(This follows up on an earlier item. Read it here.)
Well, I hate my job less these days. We finally got to the stage where the software was actually working well enough to test (after they dropped a bunch of features), which means my ratings look a lot better because I can actually do something. I’m also getting a lot less flak from my manager.
But I also got crappy results from my review. The review was good — not stellar, but above average. But when I got transferred to this project, the company apparently downgraded my job classification without telling me (or my new manager). The result being that for my pretty good review, my raise was going to be a pay cut. They apparently had to push it all the way up to the CEO, saying “You don’t do this to someone with ten years seniority” in order to make my raise be absolutely nothing instead. Which means I’ve now had a 2% raise in the space of two years. (Which isn’t great for retaining employees.)
I’ve been pretty scared for my job for a couple months, though. Our company has gotten in the habit (if twice can be considered such) of doing layoffs in Q4. It’s a great way to shore up the bottom line at the end of the year, by taking 10% of the people off the books. That’s how I got on this project, by being “reallocated” rather than being “reduced”. The last project concluded at the start of Q4 and then got the runaround about when we could start on the next release, until they ended up moving the project to India and laying off 85% of the team.
So you can imagine my trepidation with this project slated to be done in Q4, this and several others at the company. Do I smell a 15% layoff in the air, despite the stock price being 50% higher than it was a year ago? Fortunately (I think), they’ve decided that our project needs more time, so they pushed out the schedule by three weeks or so, and then after that, we’ve got perhaps another two months of localization releases to push out: Spanish, Finnish, Simplified Chinese. This is a great relief; maybe I won’t have to go job hunting again this year.
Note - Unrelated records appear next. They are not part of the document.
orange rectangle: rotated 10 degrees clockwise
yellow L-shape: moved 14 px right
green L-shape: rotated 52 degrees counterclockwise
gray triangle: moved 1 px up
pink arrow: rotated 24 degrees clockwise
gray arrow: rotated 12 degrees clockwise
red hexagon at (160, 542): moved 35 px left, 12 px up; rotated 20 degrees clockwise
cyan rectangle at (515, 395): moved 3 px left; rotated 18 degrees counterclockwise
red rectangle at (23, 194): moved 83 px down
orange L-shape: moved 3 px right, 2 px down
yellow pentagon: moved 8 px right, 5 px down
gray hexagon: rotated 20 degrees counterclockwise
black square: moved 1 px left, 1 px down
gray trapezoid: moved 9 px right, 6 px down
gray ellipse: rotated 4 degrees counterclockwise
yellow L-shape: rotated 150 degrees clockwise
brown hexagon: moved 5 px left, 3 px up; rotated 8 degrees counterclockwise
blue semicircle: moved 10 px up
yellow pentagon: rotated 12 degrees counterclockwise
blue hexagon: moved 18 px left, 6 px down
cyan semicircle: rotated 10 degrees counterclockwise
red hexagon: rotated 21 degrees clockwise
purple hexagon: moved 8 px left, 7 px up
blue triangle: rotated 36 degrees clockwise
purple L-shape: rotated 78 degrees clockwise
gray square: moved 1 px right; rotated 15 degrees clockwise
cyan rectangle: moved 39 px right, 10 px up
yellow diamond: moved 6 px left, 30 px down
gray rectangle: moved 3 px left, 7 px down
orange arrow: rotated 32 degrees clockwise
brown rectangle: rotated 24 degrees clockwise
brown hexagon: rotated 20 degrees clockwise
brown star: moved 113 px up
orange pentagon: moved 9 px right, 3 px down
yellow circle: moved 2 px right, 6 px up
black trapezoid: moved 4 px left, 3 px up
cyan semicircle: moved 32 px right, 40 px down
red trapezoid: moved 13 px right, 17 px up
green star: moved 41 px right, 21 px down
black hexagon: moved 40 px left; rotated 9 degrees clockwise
The project has been plagued by communication issues. It’s bad enough that we have to deal with (coordinate with) several other teams, each with their own agendas and demands. But our own team seems to have no sense of process and communication within the team. A couple weeks ago, there was discussion of a late-coming feature change which I had heard nothing about. I asked when it would be available for review, and I was told in a day or two, after it had been approved. In other words, only after they had decided to make the changes would those of us who would have to test it get a chance to know just what it would do (by which point our input would not be usable). After I complained about this in that meeting, they sent out a copy of the text of the change by e-mail, and after I commented heavily on it — including that I didn’t think it was needed at all — then other people (in management) also spoke up against doing it, and the change turned into a “guidance” document. (That is, here’s some desirable behaviors and workflows, but we’re not changing how things actually work.) In other words, none of the people who were supposed to be steering the ship were paying attention, so that a few people were running roughshod over the process and bypassing the safety checks of a proper review.
Click here for part 3.
Updated on September 7, 2010
Clarified the process fuck-up mentioned in that last paragraph.
The previous project was AWS (Adobe Workgroup Server), which then became Version Cue. We then got dumped onto what became Adobe Bridge. So far as I know, Version Cue was never touched after that, although it was part of Adobe Creative Suite through CS4. I doubt very many people ever used it.